To understand the importance of VLMs, it’s helpful to know how past computer vision (CV) models work. Traditional convolutional neural network (CNN)-based CV models are trained for a specific task on a bounded set of classes. For example:
- A classification model that identifies whether an image contains a cat or a dog
- An optical character detection and recognition CV model that reads text in an image but doesn’t interpret the format or any visual data within a document
Previous CV models were trained for a specific purpose and did not have the ability to go beyond the task or set of classes they were developed for and trained on. If the use case changed at all or required a new class to be added to the model, a developer would have to collect and label a large number of images and retrain the model. This is an expensive, time-consuming process. Additionally, CV models don't have any natural language understanding.
VLMs bring a new class of capabilities by combining the power of foundation models, like CLIP , and LLMs to have both vision and language capabilities. Out of the box, VLMs have strong zero-shot performance on a variety of vision tasks, like visual question-answering, classification, and optical character recognition. They are also extremely flexible and can be used not just on a fixed set of classes but for nearly any use case by simply changing a text prompt.

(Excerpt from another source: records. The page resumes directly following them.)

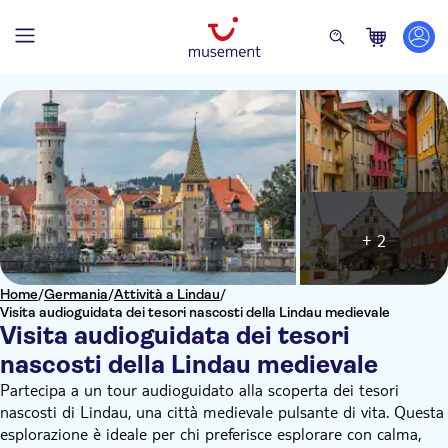
+ 2
Home
/
Germania
/
Attività a Lindau
/
Visita audioguidata dei tesori nascosti della Lindau medievale
Visita audioguidata dei tesori
nascosti della Lindau medievale
Partecipa a un tour audioguidato alla scoperta dei tesori
nascosti di Lindau, una città medievale pulsante di vita. Questa
esplorazione è ideale per chi preferisce esplorare con calma,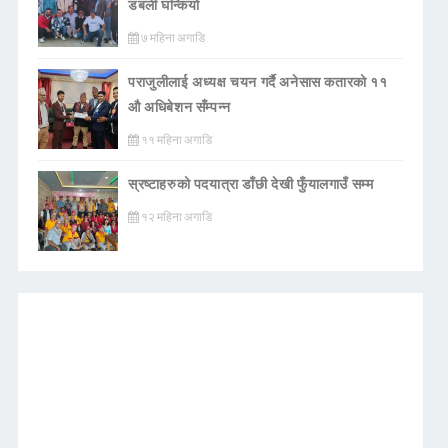
डबली घन्कियाे
७ महिना अगाडि
पराजुलीलाई अध्यक्ष चयन गर्दै अनेसास कतारको ११
औ अधिबेशन सँम्पन्न
११ महिना अगाडि
स्रष्टाहरुको पदयात्रा डाँछी देखी फुँयालगाउँ सम्म
१२ महिना अगाडि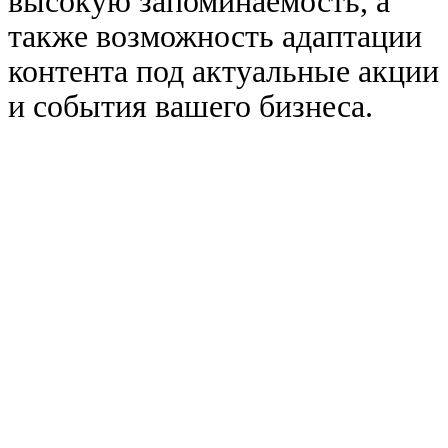
высокую запоминаемость, а
также возможность адаптации
контента под актуальные акции
и события вашего бизнеса.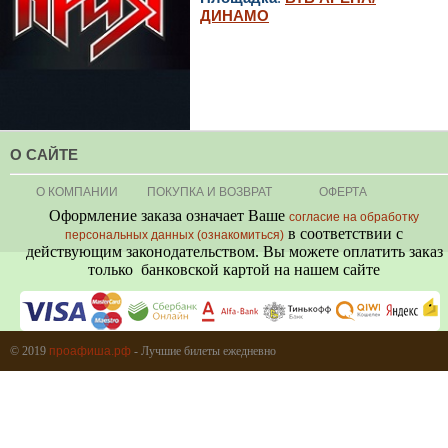
ДИНАМО
О САЙТЕ
О КОМПАНИИ
ПОКУПКА И ВОЗВРАТ
ОФЕРТА
Оформление заказа означает Ваше
согласие на обработку
в соответствии с
персональных данных (ознакомиться)
действующим законодательством. Вы можете оплатить заказ
только банковской картой на нашем сайте
+7 (495) 080-80-06
© 2019
проафиша.рф
- Лучшие билеты ежедневно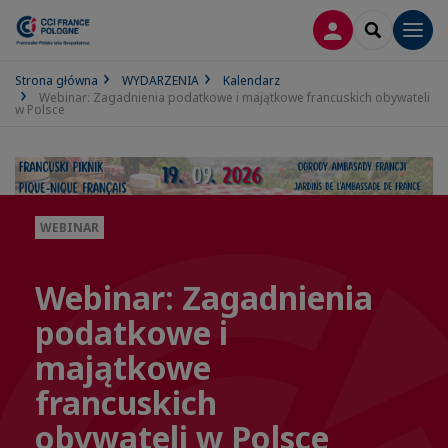
LOGOWANIE
SEARCH
Men
Strona główna
WYDARZENIA
Kalendarz
Webinar: Zagadnienia podatkowe i majątkowe francuskich obywateli
w Polsce
WEBINAR
Webinar: Zagadnienia
podatkowe i
majątkowe
francuskich
obywateli w Polsce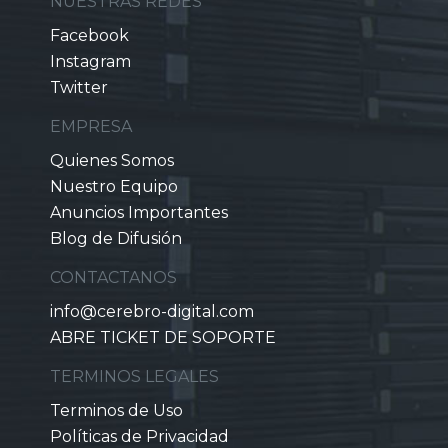
NUESTRAS REDES
Facebook
Instagram
Twitter
EMPRESA
Quienes Somos
Nuestro Equipo
Anuncios Importantes
Blog de Difusión
CONTACTANOS
info@cerebro-digital.com
ABRE TICKET DE SOPORTE
TERMINOS LEGALES
Terminos de Uso
Políticas de Privacidad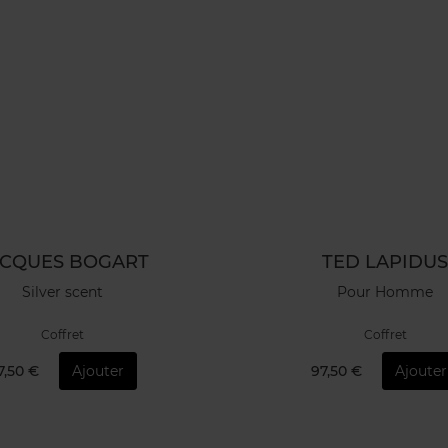
ACQUES BOGART
TED LAPIDU
Silver scent
Pour Homme
Coffret
Coffret
7,50 €
Ajouter
97,50 €
Ajouter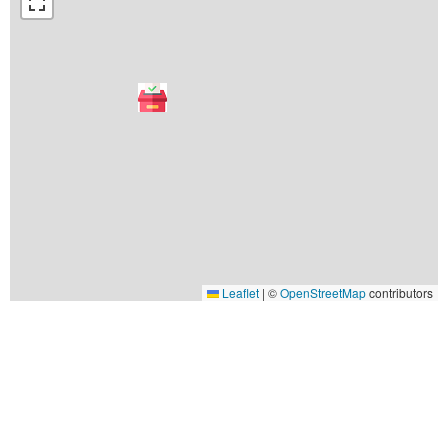
Leaflet
|
©
OpenStreetMap
contributors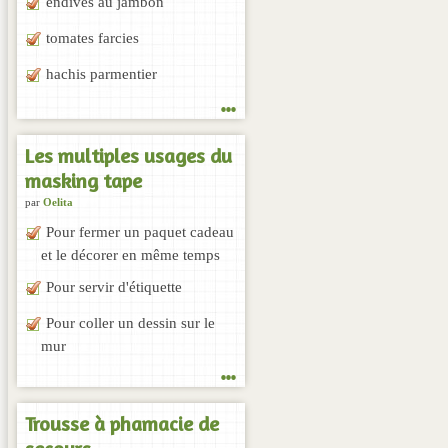
endives au jambon
tomates farcies
hachis parmentier
...
Les multiples usages du
masking tape
par
Oelita
Pour fermer un paquet cadeau
et le décorer en même temps
Pour servir d'étiquette
Pour coller un dessin sur le
mur
...
Trousse à phamacie de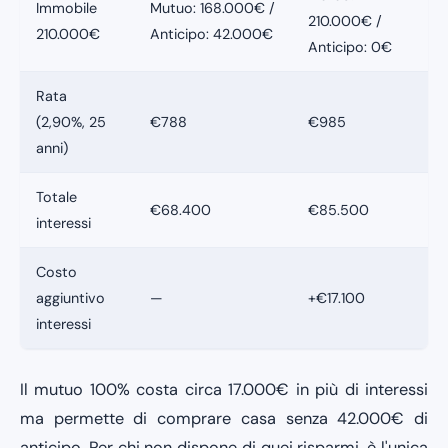
Immobile
Mutuo: 168.000€ /
210.000€ /
210.000€
Anticipo: 42.000€
Anticipo: 0€
Rata
(2,90%, 25
€788
€985
anni)
Totale
€68.400
€85.500
interessi
Costo
aggiuntivo
—
+€17.100
interessi
Il mutuo 100% costa circa 17.000€ in più di interessi
ma permette di comprare casa senza 42.000€ di
anticipo. Per chi non dispone di quei risparmi, è l'unica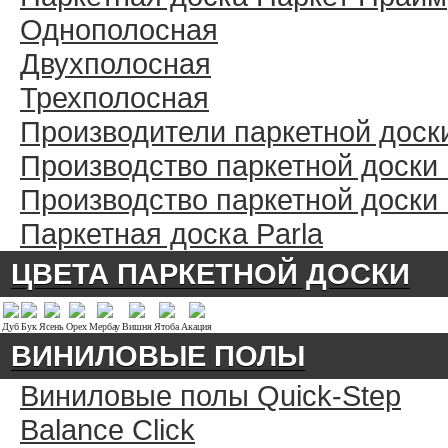
Однополосная
Двухполосная
Трехполосная
Производители паркетной доск
Производство паркетной доски
Производство паркетной доски
Паркетная доска Parla
ЦВЕТА ПАРКЕТНОЙ ДОСКИ
Дуб
Бук
Ясень
Орех
Мербау
Вишня
Ятоба
Акация
ВИНИЛОВЫЕ ПОЛЫ
Виниловые полы Quick-Step
Balance Click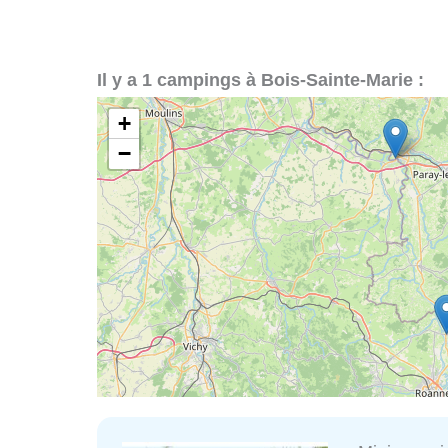
Il y a 1 campings à Bois-Sainte-Marie :
+
−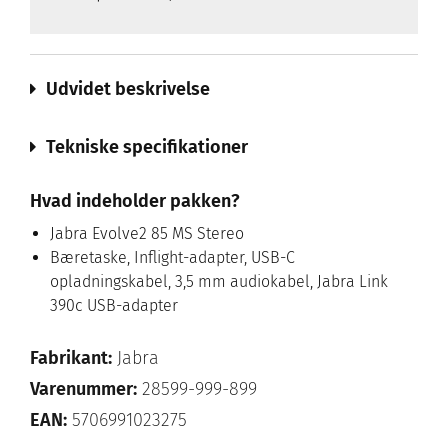
Udvidet beskrivelse
Tekniske specifikationer
Hvad indeholder pakken?
Jabra Evolve2 85 MS Stereo
Bæretaske, Inflight-adapter, USB-C
opladningskabel, 3,5 mm audiokabel, Jabra Link
390c USB-adapter
Fabrikant:
Jabra
Varenummer:
28599-999-899
EAN:
5706991023275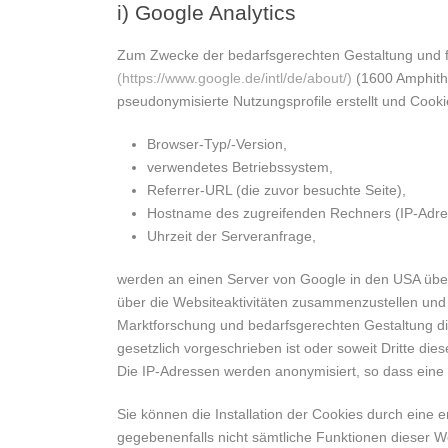
i) Google Analytics
Zum Zwecke der bedarfsgerechten Gestaltung und fo
(https://www.google.de/intl/de/about/)
(1600 Amphith
pseudonymisierte Nutzungsprofile erstellt und Cooki
Browser-Typ/-Version,
verwendetes Betriebssystem,
Referrer-URL (die zuvor besuchte Seite),
Hostname des zugreifenden Rechners (IP-Adre
Uhrzeit der Serveranfrage,
werden an einen Server von Google in den USA übe
über die Websiteaktivitäten zusammenzustellen und
Marktforschung und bedarfsgerechten Gestaltung die
gesetzlich vorgeschrieben ist oder soweit Dritte di
Die IP-Adressen werden anonymisiert, so dass eine 
Sie können die Installation der Cookies durch eine 
gegebenenfalls nicht sämtliche Funktionen dieser W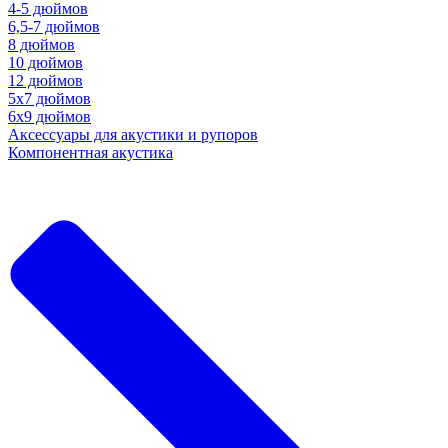
4-5 дюймов
6,5-7 дюймов
8 дюймов
10 дюймов
12 дюймов
5x7 дюймов
6х9 дюймов
Аксессуары для акустики и рупоров
Компонентная акустика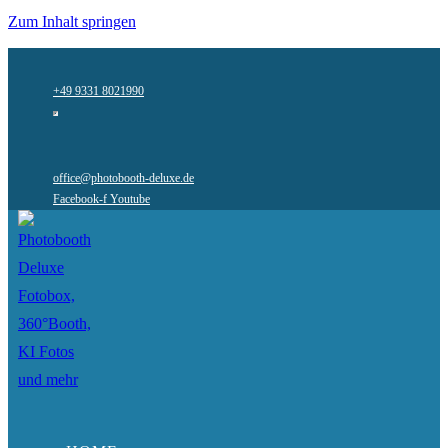
Zum Inhalt springen
+49 9331 8021990
office@photobooth-deluxe.de
Facebook-f
Youtube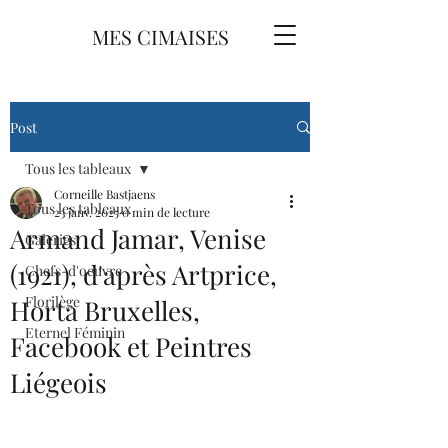
MES CIMAISES
Post
Tous les tableaux
Corneille Bastjaens
Tous les tableaux
23 janv. 2025
0 min de lecture
Armand Jamar, Venise
Galeries
(1921), d'après Artprice,
Chefs-d'oeuvre
Florilège
Horta Bruxelles,
Eternel Féminin
Facebook et Peintres
Liégeois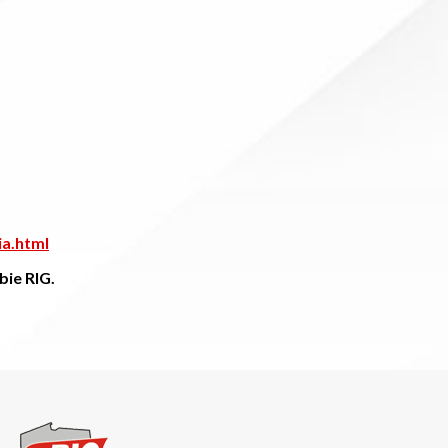
ia.html
ie RIG.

Using a VLM is very similar to interacting with an LLM. The user supplies text prompts that can be interleaved with images. The inputs are then used to generate text output. The input prompts are open-ended, allowing the user to instruct the VLM to answer questions, summarize, explain the content, or reason with the image. Users can chat back and forth with the VLM, with the ability to add images into the context of the conversation. VLMs can also be integrated into visual agents to autonomously perform vision tasks.